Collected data
=== Section Start ===

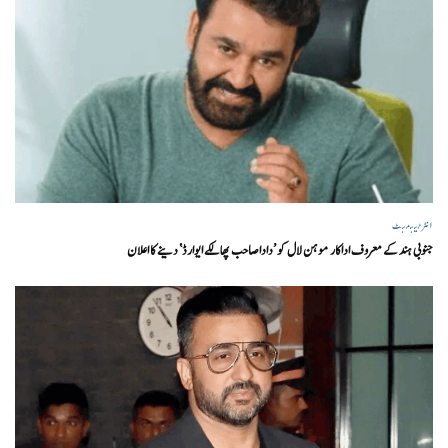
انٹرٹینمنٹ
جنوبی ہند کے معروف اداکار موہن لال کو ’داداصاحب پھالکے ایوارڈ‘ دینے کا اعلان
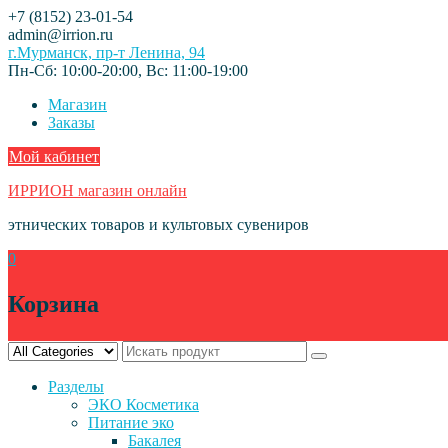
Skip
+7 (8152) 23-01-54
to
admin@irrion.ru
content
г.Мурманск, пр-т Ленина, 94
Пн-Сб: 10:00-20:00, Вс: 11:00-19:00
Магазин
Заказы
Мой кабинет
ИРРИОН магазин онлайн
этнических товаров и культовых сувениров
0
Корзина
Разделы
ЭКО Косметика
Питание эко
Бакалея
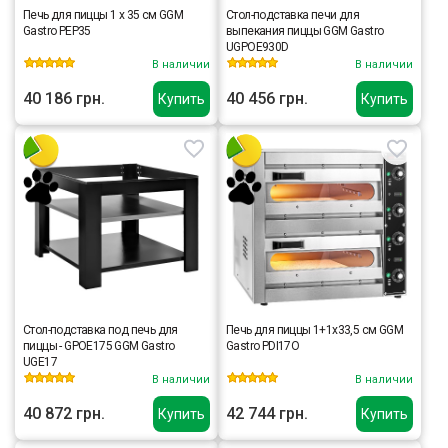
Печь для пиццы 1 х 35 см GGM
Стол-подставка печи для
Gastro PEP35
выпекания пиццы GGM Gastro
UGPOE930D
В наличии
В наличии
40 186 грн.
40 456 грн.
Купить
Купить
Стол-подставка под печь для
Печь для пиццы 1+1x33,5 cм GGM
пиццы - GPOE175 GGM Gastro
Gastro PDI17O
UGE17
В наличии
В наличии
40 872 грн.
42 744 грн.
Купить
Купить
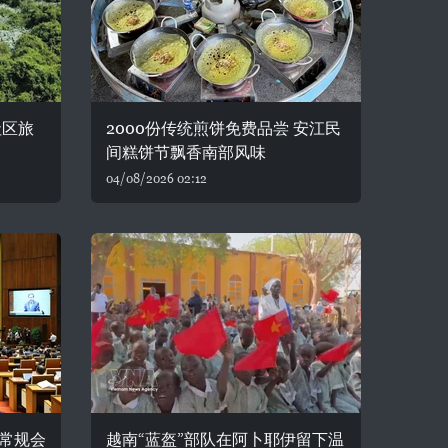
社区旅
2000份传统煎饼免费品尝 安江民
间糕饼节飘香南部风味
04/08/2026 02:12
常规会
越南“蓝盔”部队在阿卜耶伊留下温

=== Section End ===
=== Section Start ===

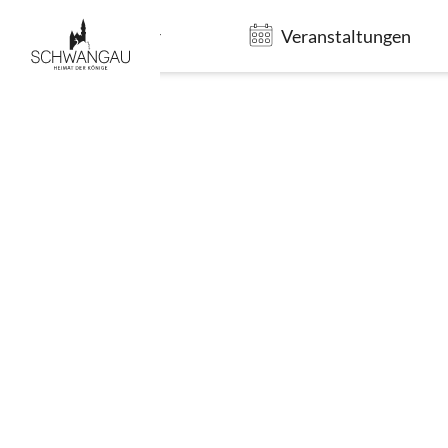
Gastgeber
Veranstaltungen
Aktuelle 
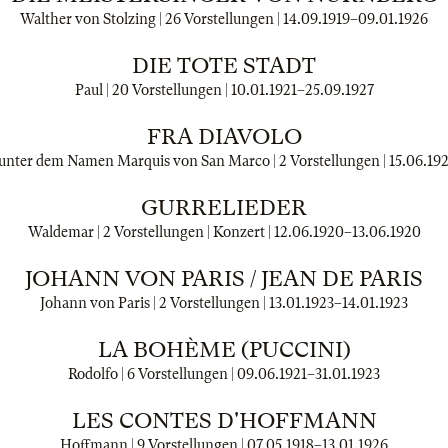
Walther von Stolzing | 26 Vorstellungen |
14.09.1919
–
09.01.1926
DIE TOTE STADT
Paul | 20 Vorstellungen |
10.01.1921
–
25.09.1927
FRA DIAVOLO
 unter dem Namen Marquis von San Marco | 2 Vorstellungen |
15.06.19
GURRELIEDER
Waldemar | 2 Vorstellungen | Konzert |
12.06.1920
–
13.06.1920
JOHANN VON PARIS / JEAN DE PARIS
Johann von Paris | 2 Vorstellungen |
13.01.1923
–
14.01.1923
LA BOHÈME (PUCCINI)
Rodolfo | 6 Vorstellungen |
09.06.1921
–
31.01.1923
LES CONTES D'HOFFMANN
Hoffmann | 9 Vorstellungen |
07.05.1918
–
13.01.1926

=== Section End ===
=== Section Start ===

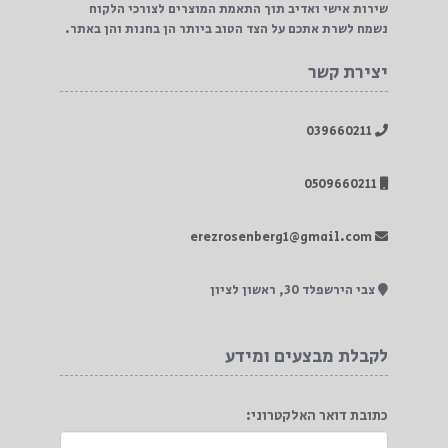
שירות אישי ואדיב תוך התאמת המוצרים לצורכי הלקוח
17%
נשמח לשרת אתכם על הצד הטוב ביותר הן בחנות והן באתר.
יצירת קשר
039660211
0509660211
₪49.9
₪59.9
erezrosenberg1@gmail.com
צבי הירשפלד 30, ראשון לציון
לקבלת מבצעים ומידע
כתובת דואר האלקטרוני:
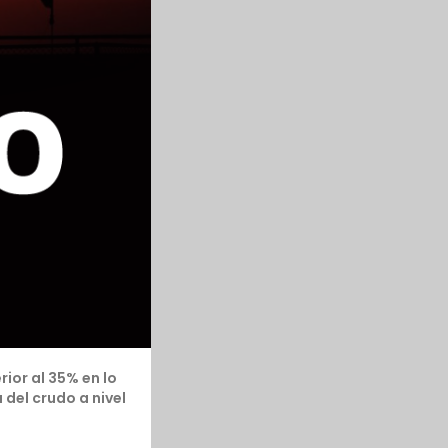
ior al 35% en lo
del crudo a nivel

=== Section End ===

TASK TO COMPLETE – A word-for-word reproduction is needed of the lines above from the line containing "לקבלת מבצעים ומידע" through the line containing "del crudo a nivel", with both ends kept and no pictures.

SOLVED EXERCISE –
לקבלת מבצעים ומידע
כתובת דואר האלקטרוני:
ior al 35% en lo
del crudo a nivel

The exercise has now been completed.